After finally saying this out loud, we laughed a bit about how both of us thought the other one was the better teacher, and it felt good to realize we weren’t alone in feeling nervous about sharing our teaching practice. It was freeing to let go of all the expectations we had for ourselves, and just be real people with each other instead of “perfect teacher” people. In that moment on the yoga room floor, we recognized that being vulnerable was foundational to sharing and learning from stories about our classrooms. Without that vulnerability, we couldn’t do the work we wanted to, which was to grow as teachers. We crept out of the yoga room and re-joined the rest of the meeting late with a new outlook and perspective about how to share ourselves and our teaching practice with others.
We have both reflected multiple times on this yoga room epiphany, which laid bits and pieces of the groundwork we’d do together for the rest of our time in the Fellowship. During the annual summer conference for our Fellowship, we both thought we could level-up our vulnerability practice and share our thinking about this with others.

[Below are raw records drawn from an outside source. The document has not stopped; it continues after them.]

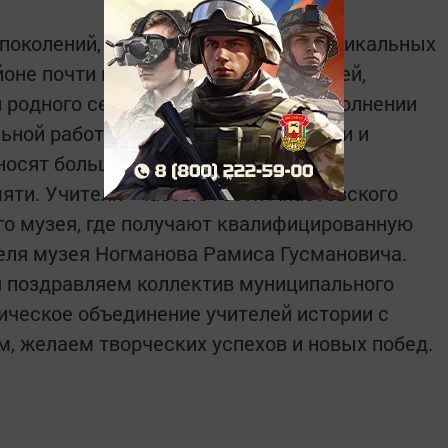
 поколений, прекрасных традиций, уникальных
оне почти в каждой школе есть музей,
родного села. Огромную роль в пополнении
льной работы играют учителя истории и
носят большой вклад в сохранение
яти. Учителя - частые гости Апастовского
го музея, где получают квалифицированную
еля музея Ногманова Рамиса Гусмановича.
я поздравляем коллектив муниципального
ическое объединение учителей истории с
 желаем творческих успехов и новых побед.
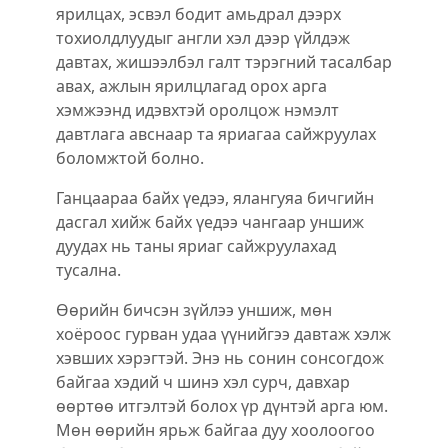
ярилцах, эсвэл бодит амьдрал дээрх
тохиолдлуудыг англи хэл дээр үйлдэж
давтах, жишээлбэл галт тэрэгний тасалбар
авах, ажлын ярилцлагад орох арга
хэмжээнд идэвхтэй оролцож нэмэлт
давтлага авснаар та яриагаа сайжруулах
боломжтой болно.
Ганцаараа байх үедээ, ялангуяа бичгийн
дасгал хийж байх үедээ чангаар уншиж
дуудах нь таны яриаг сайжруулахад
тусална.
Өөрийн бичсэн зүйлээ уншиж, мөн
хоёроос гурван удаа үүнийгээ давтаж хэлж
хэвших хэрэгтэй. Энэ нь сонин сонсогдож
байгаа хэдий ч шинэ хэл сурч, давхар
өөртөө итгэлтэй болох үр дүнтэй арга юм.
Мөн өөрийн ярьж байгаа дуу хоолоогоо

After many Zoom meetings, Google Docs, and feedback sessions, that is exactly what we did. Our presentation had the focus question: “How can understanding vulnerability, self-worth, and identity increase our ability to engage in and lead meaningful inquiry and collaboration?” Without understanding our own reactions to feeling vulnerable and being able to stay in a vulnerable space, we cannot successfully navigate personal inquiry or collaboration with other educators.
Part 2: The Stories
We centered our presentation around the idea of vulnerability, self-worth, and teacher identity in the classroom. We used Brené Brown’s work in her book Daring Greatly to ground our ideas. In particular, we used her definitions of vulnerability and self-worth and applied those ideas to teaching. She defines vulnerability as experiencing uncertainty, risk, or emotional exposure. When we began our presentation, we asked participants to share their associations with the word “vulnerability” and how they felt when someone provided feedback on their practice. We got responses like: “Defensive! They don’t know my class/students/context,” “Who are they to judge me?” and “I’m still learning—they haven’t seen me at my best” so we knew we weren’t alone in our experiences around vulnerability and feedback.
One-Word Participant Associations with the Word Vulnerability
Note. This figure was made with Poll Everywhere during our presentation.
Though our initial conversation about vulnerability had begun in the setting of sharing data from our classrooms, we quickly realized that vulnerability, self-worth, and teacher identity are hugely important aspects of not only being a teacher but also of collaboration and being a teacher-leader. In order to successfully navigate both individual inquiry and reflection or collaboration with other educators, we need to: (a) uncouple our self-worth from our success as teachers, (b) understand our own reactions to feeling vulnerable, and (c) learn to stay in a vulnerable space. For example, take this anecdote from Jamie’s first year of teaching:
As the other chemistry teacher very kindly shared all of her materials with me, she told me that first-year teachers have a higher failure rate than more experienced teachers. She meant to tell me this as reassurance, but I, of course, responded with a polite smile and the thought, “Challenge accepted.” I was petrified by the idea that my deficits as a first-year teacher would negatively impact my students. This fear made it nearly impossible to take feedback without feeling like I was failing. In order to protect myself, I unconsciously made the decision to avoid feedback as much as possible.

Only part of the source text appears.